Abercrombie made clear in the CNN interview that there was nothing Mr. Obama or the White House could do to either expedite or stop his process. In fact, the White House may not want to bring up the issue again, and administration officials would not comment on the governor's remarks in response to a request from CBS News.

"No, no, no - it's not up to the president," Abercrombie said in the CNN interview. "It has nothing to do with the president. It has to do with the people of Hawaii who love him, people who love his mom and dad." (see the CNN report at left)

Abercrombie, 72, said this is was a personal issue for him since he was friends with Mr. Obama's parents while they lived in Hawaii.

"It's an insult to his mother and father," he told KGMB. "How would anybody like to have their mother and father in that kind of a situation?
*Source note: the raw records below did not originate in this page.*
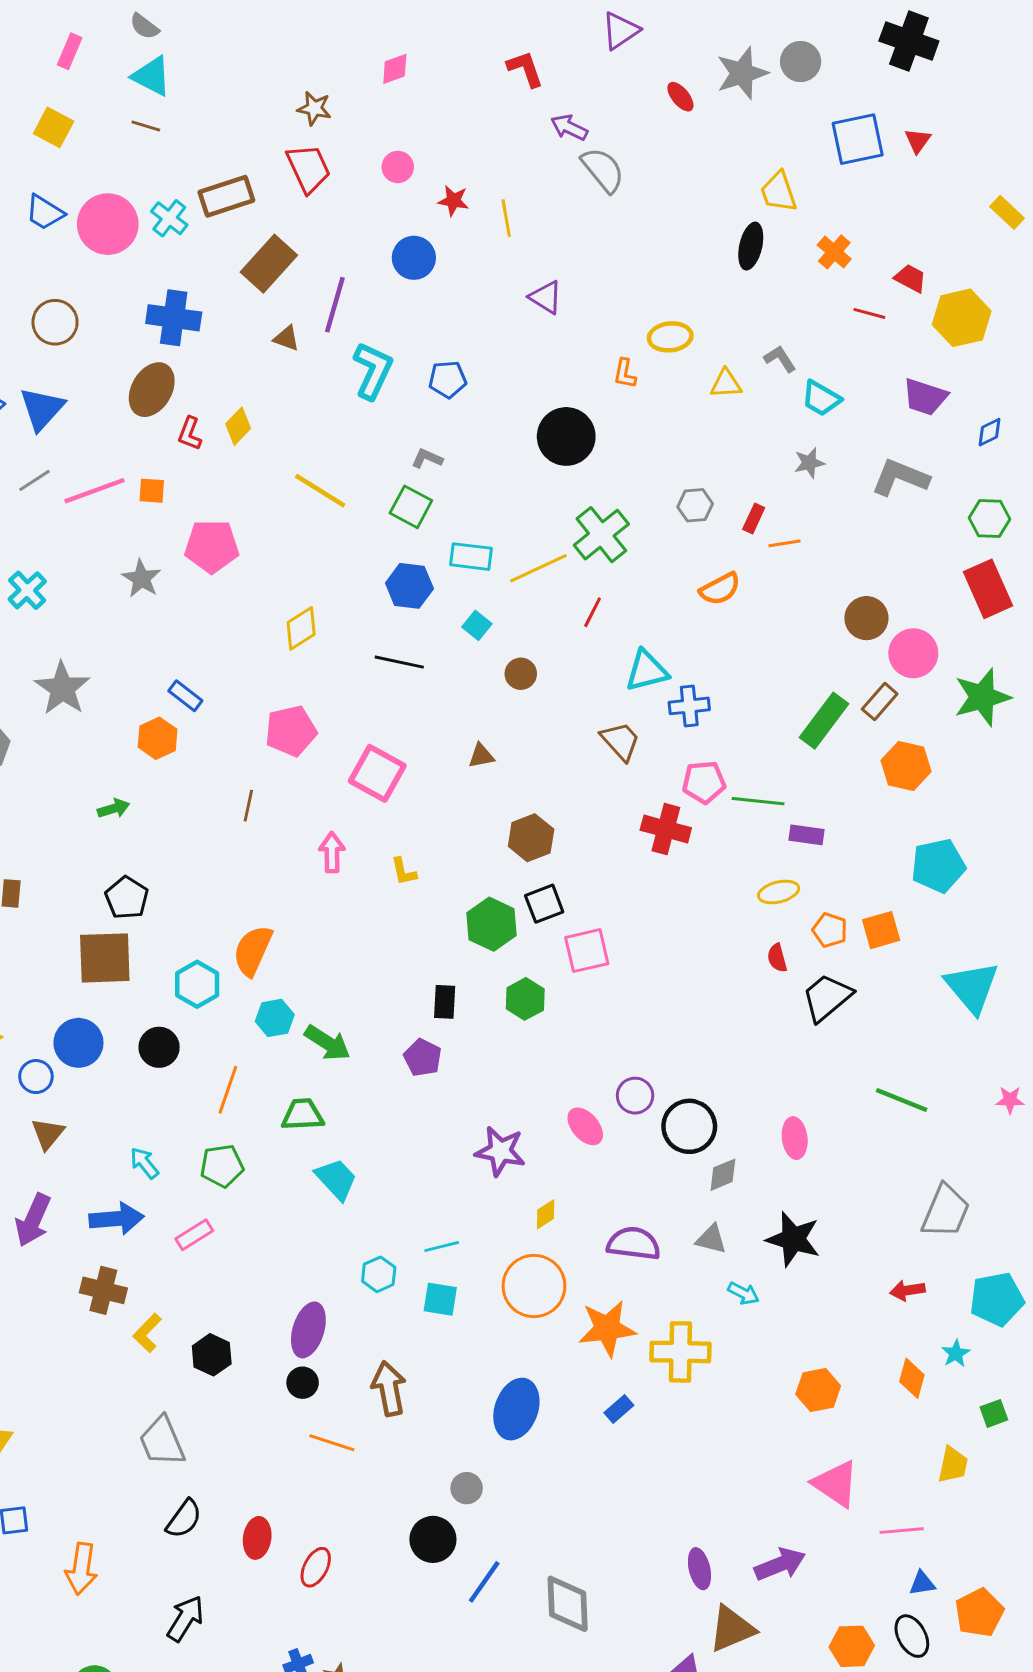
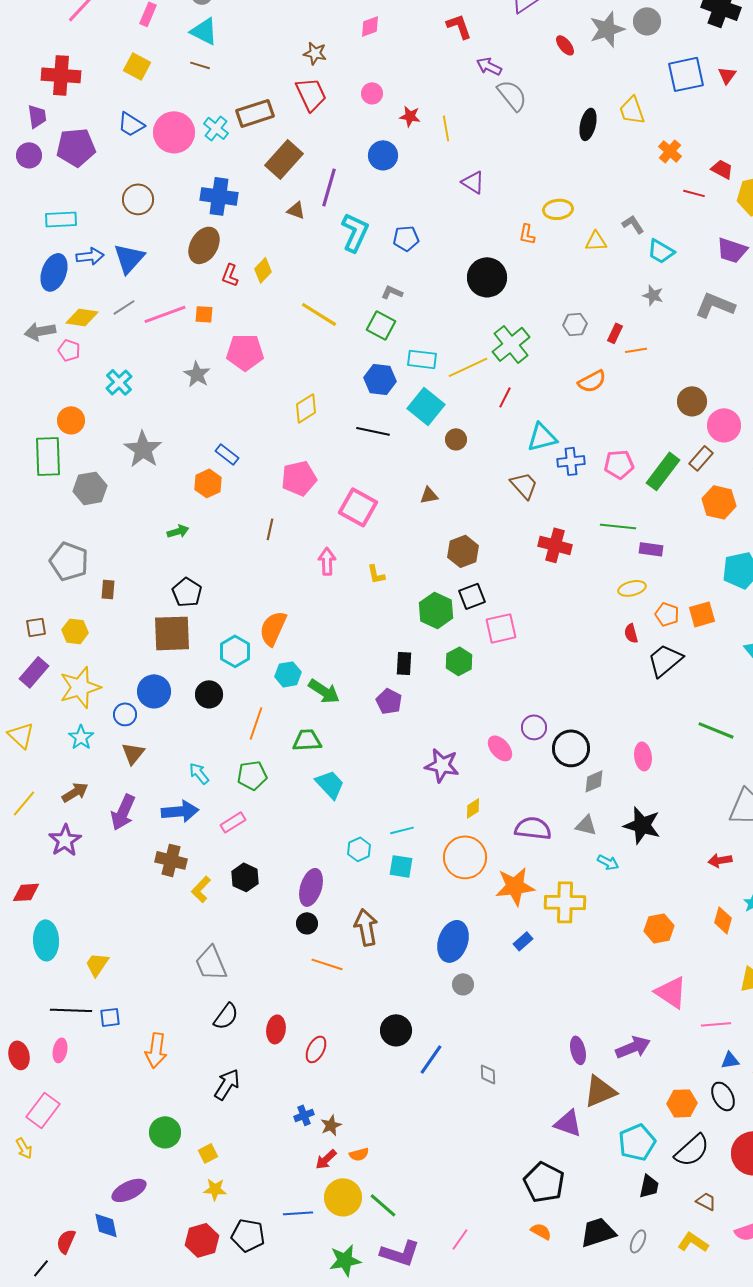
black ellipse: (751, 246) -> (588, 124), moved
gray star: (809, 463) -> (653, 295), turned 30
cyan square: (477, 625) -> (426, 406), size x1.8
pink pentagon: (704, 782) -> (619, 464), moved
black hexagon: (212, 1355) -> (245, 877), moved
gray circle: (467, 1488) -> (463, 984), moved
gray diamond: (568, 1604) -> (488, 1074), size x0.5

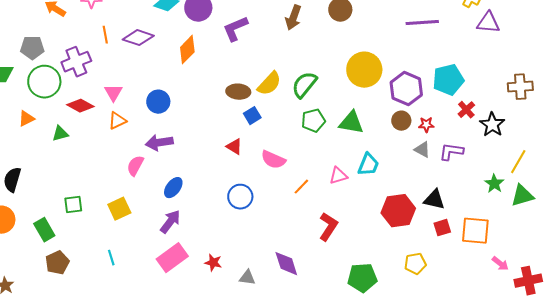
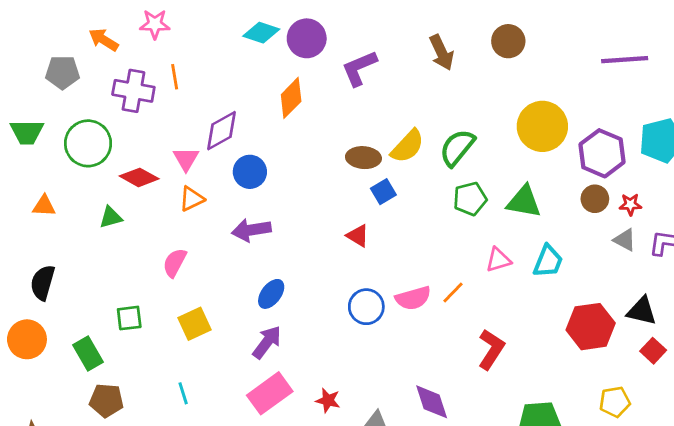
brown arrow: (293, 18) -> (442, 53), turned -45
purple diamond: (138, 38) -> (221, 131), moved, turned -48
gray pentagon: (32, 48) -> (62, 72), moved
purple cross: (76, 62) -> (133, 91), moved, turned 32
orange triangle: (26, 119) -> (44, 206), moved, turned 30
pink semicircle: (273, 160) -> (413, 298), moved, turned -40
pink semicircle: (135, 166) -> (175, 263), moved
pink triangle: (338, 176) -> (498, 260), moved
red square: (442, 228) -> (653, 351), turned -30
brown pentagon: (57, 263) -> (106, 400), turned 30

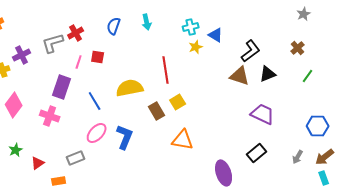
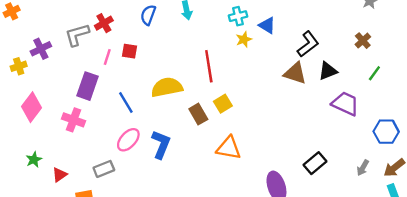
purple trapezoid: (263, 114) -> (345, 104), moved

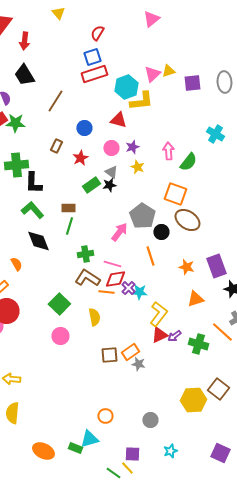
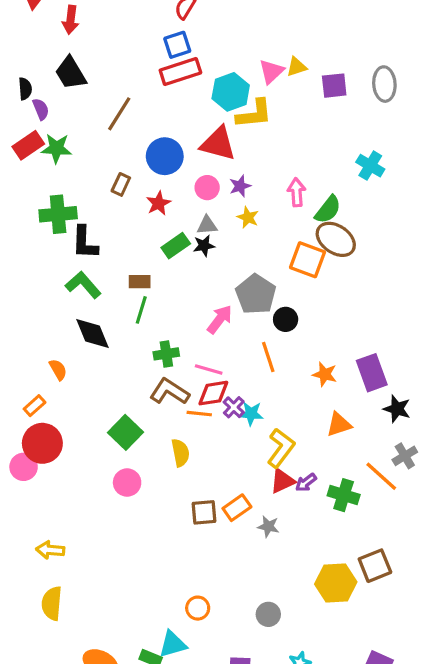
red triangle: (118, 120) -> (218, 144), size x1.4
blue circle: (84, 128) -> (165, 156), size x1.5
gray triangle: (111, 172) -> (207, 225), turned -40
brown ellipse: (187, 220) -> (336, 239), moved
gray star: (138, 364) -> (268, 526), moved
brown square: (218, 389) -> (375, 566), turned 30

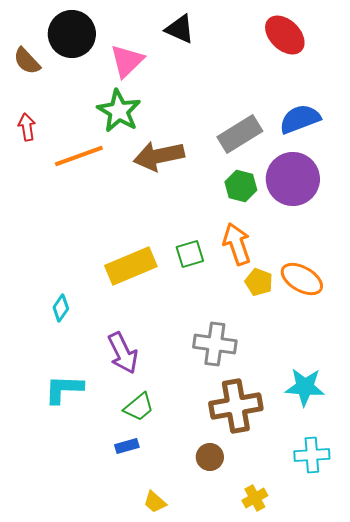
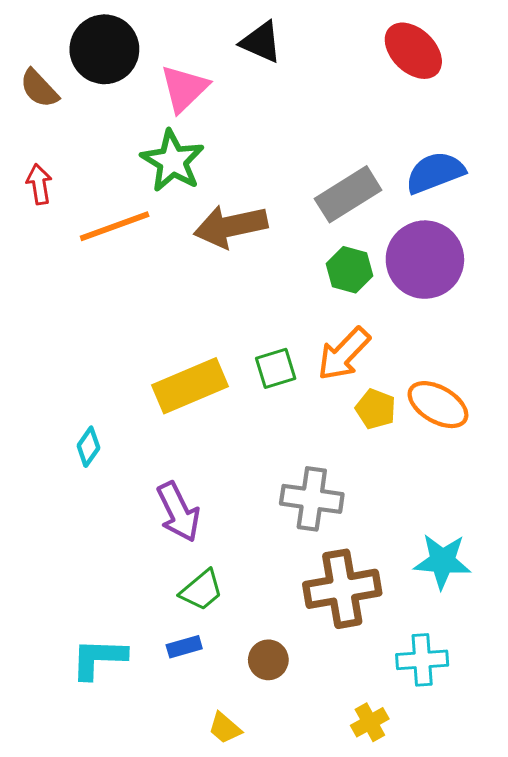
orange arrow: (237, 244) -> (344, 354), turned -117
cyan L-shape: (64, 389) -> (99, 658), moved
cyan cross: (312, 455) -> (422, 660), moved
brown circle: (210, 457) -> (268, 660), moved

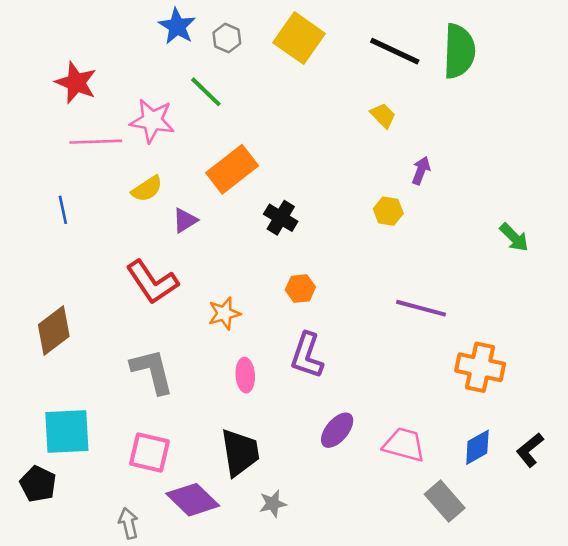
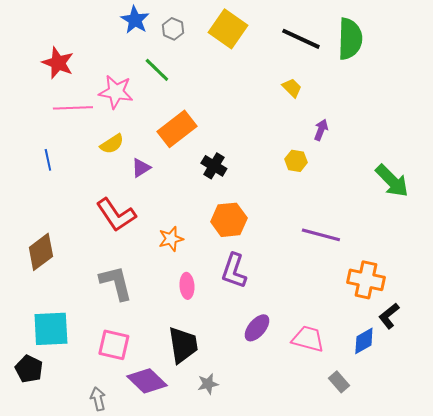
green arrow: (514, 237) -> (392, 181), size x1.5
orange hexagon: (300, 289) -> (229, 220), size x1.6
black L-shape: (530, 450) -> (389, 316), moved
gray rectangle: (445, 501) -> (339, 382), size x0.7

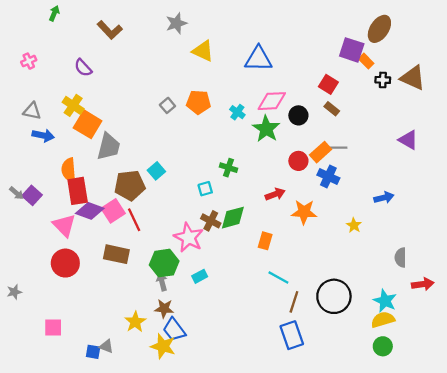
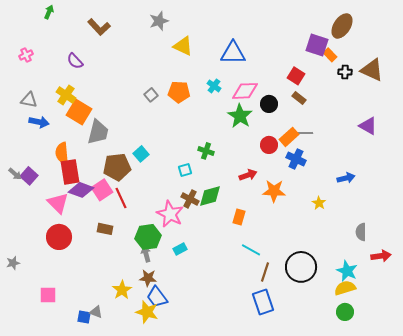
cyan cross: (237, 112) -> (214, 86), moved
brown rectangle: (116, 254) -> (105, 229), size x0.7

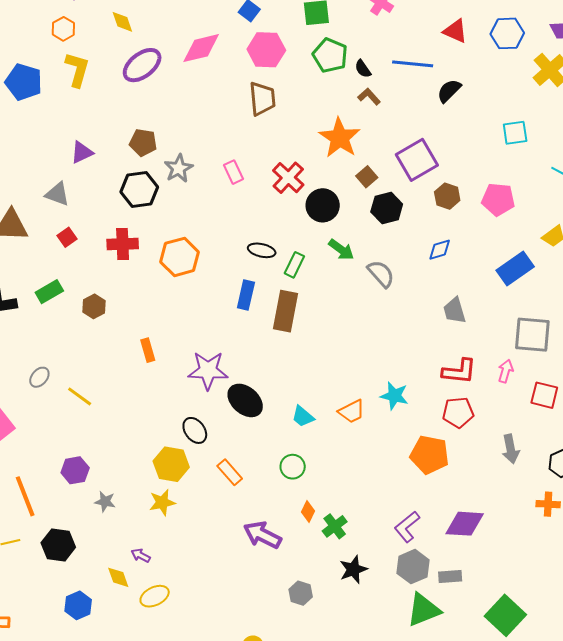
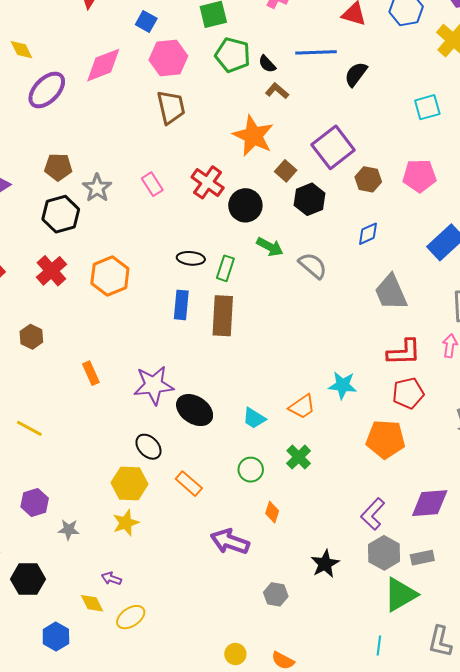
red cross: (123, 244) -> (51, 271), turned -32
gray trapezoid: (454, 310) -> (391, 292), size x1.4
green cross: (335, 526) -> (299, 457), moved

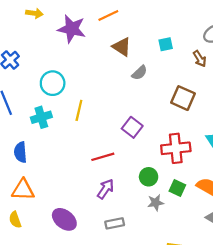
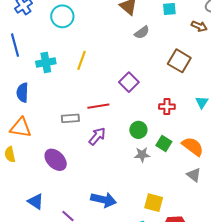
brown arrow: (200, 59) -> (199, 26), turned -42
cyan circle: (53, 83) -> (62, 16), moved
red cross: (176, 148) -> (167, 107), size x0.6
gray rectangle: (115, 223) -> (70, 118), moved

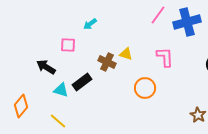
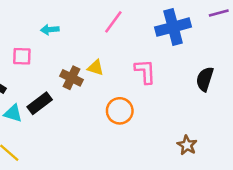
pink line: (158, 15) -> (113, 22), moved
cyan arrow: (90, 24) -> (50, 30), turned 32

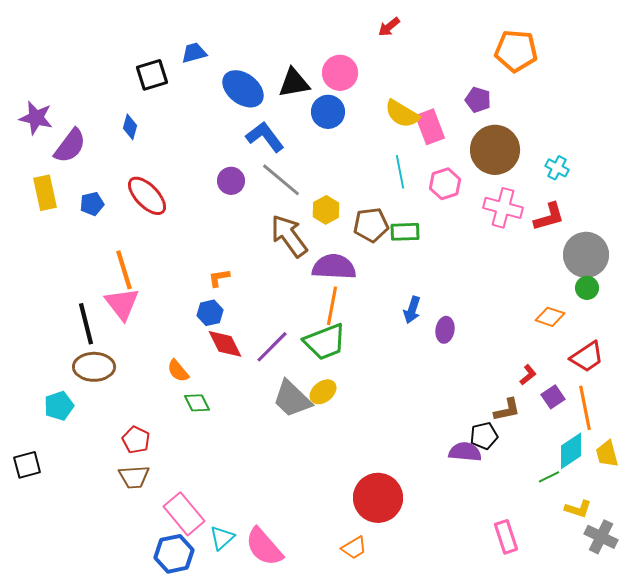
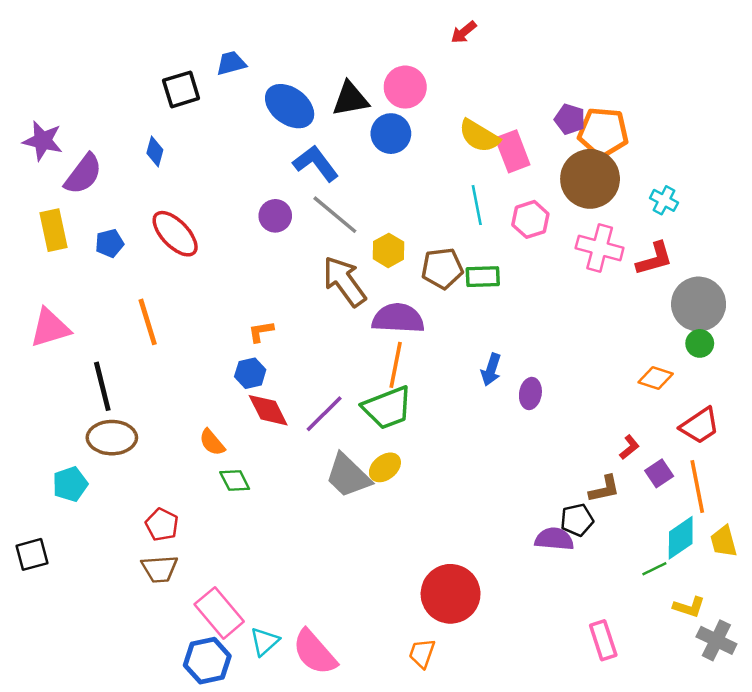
orange pentagon: (516, 51) -> (603, 132), moved
pink triangle: (122, 304) -> (50, 328), moved, turned 51
orange trapezoid: (354, 548) -> (422, 653), turned 140

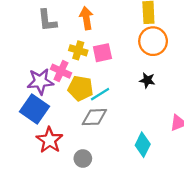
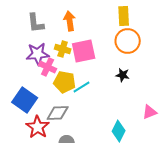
pink square: (102, 53) -> (84, 51), size x1.4
purple star: (40, 81) -> (38, 54), moved
gray diamond: (94, 117) -> (58, 113), moved

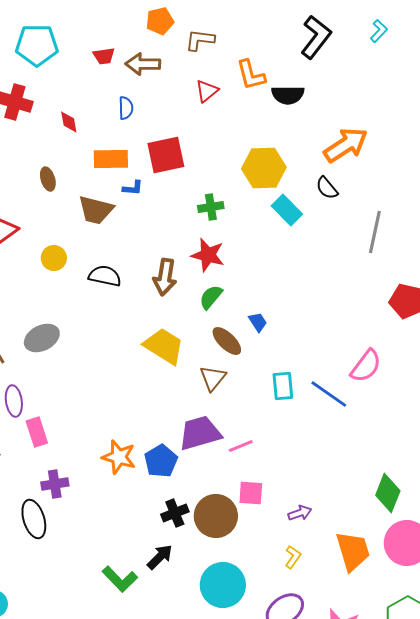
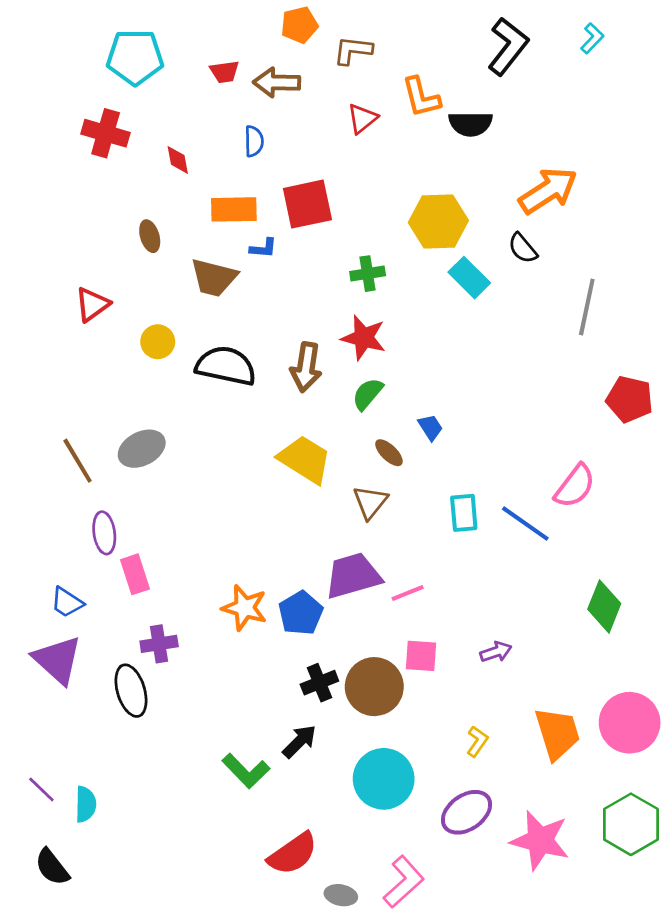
black semicircle: (105, 276) -> (226, 366), size x1.4
brown ellipse: (227, 341) -> (389, 453), size x0.7
green diamond: (388, 493) -> (604, 606), moved
purple arrow: (300, 513) -> (496, 652), moved

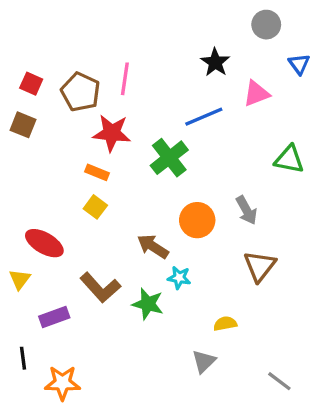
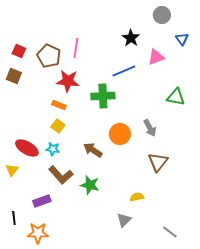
green cross: (169, 158) -> (103, 96), turned 35
cyan star: (179, 278) -> (53, 149), moved
purple rectangle: (54, 317) -> (42, 201), moved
I was friends with his mom and dad."

"It's a matter of principle with me... I was here when he was born," he told CNN.

"His father was one of the first scholarship students coming to the United States and he came to the University of Hawaii, which we were very proud (of)," the governor added. "We became good friends."

But despite his efforts, Abercrombie knows he might not be able to silence all those who have a "political agenda."

"We have to take a look at what we can do with that," he told KGMB. "But I can't imagine that we can't find some way to see to it that those who are honest about it, that don't have a political agenda could have no further argument about it."